AGI will be achieved via a rather simple Neural-Symbolic system. Not a janky off the shelf LLM. The fact that they keep throwing stand-alone LLMs at this blows my mind... 😂
what bothers me about program search is that i dont think it is related to reasoning at all. reasoning, in humans, happens over concepts that are already formed through continuous, similarity-based methods. so reasoning happens at a "higher level". but program search seems too "low level"
Agree
Yeah, it’s more of a traditional optimization technique in a new medium… not reasoning
There is a link between program search and inductive reasoning. You can formalize finding the most probable next item in a sequence as the next output of the shortest program that generates a sequence that is accurate up to the examples produced.
@@jhanschoo yeah, that's probably true in theory. But that doesn't tell you much about reasoning. Or at least human reasoning. Also neural nets are also a kind of program search, it's just that the way they represent programs make them prone to falling into local optima.
Chain of thought is a parlor trick. Squeezing every last tiny bit of gains out of an LLM...
yes abstraction is the key to the solution i am building
Any chance you can post the generated code dataset before the competition ends?
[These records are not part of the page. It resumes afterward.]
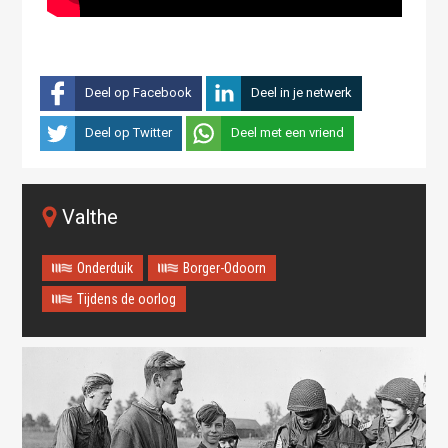
Deel op Facebook
Deel in je netwerk
Deel op Twitter
Deel met een vriend
Valthe
Onderduik
Borger-Odoorn
Tijdens de oorlog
Intuition for program search is mostly about observing and using similarity then? I'm using tiny SLMs trained on the DSL/solvers. The first program it generates is run and the failed output grid given, then the SLM updates the code and tries again. You can see it evolve its approach. It's not all memory; it's a cut-and-try approach like a human programmer's debugging/reasoning trace. I think we are ignoring a clear fact -- there is no good neural visual circuit for the data array as it can't read x,y coords once it gets up to, say, 10x10. AND -- 7B is too big for the available GPU types 🙂
How is this channel still so unsubscribed! This is the coolest thing in AI right now. I tried using morphological image analysis, and it did pretty well on the easy stuff in the training set, but then I looked more into it and there's so much logical components, that it just wasn't going to work.
Thanks.
Thanking you from Wisconsin. I'm trying NOT to use any brute force techniques... seems antithetical to the competition.
Yeah I have to keep reminding people in the chat room of this. Everyone wants to either use LLMs or brute force, but the point is to come up with really brand new ideas.
@@InfiniteQuest86 What do you mean by brute force in practice ?
@@b.k.officiel873 I would say anything that is guess and check rather than trying to understand the examples. So the guy that generates 20,000 python programs per question, I would label as brute force. But that doesn't apply to training. You can do anything you want in training. If it took 20,000 python programs per example in training to learn how to reason about the questions, then that is ok because the final solution isn't brute force. You can also custom program solutions to every example. If you see a square with a missing corner, fill it in. Etc. That is brute force. It will automatically solve all training data, but fail on the test set.
Thank you for sharing
Im in i just need a team
Arc benchmark is not really necessary. I just discovered it today. Simply ask an ia model to drawn a chess board, them try to play chess with the ai model on those boards they drawn, one movement at a time.They make a real mess.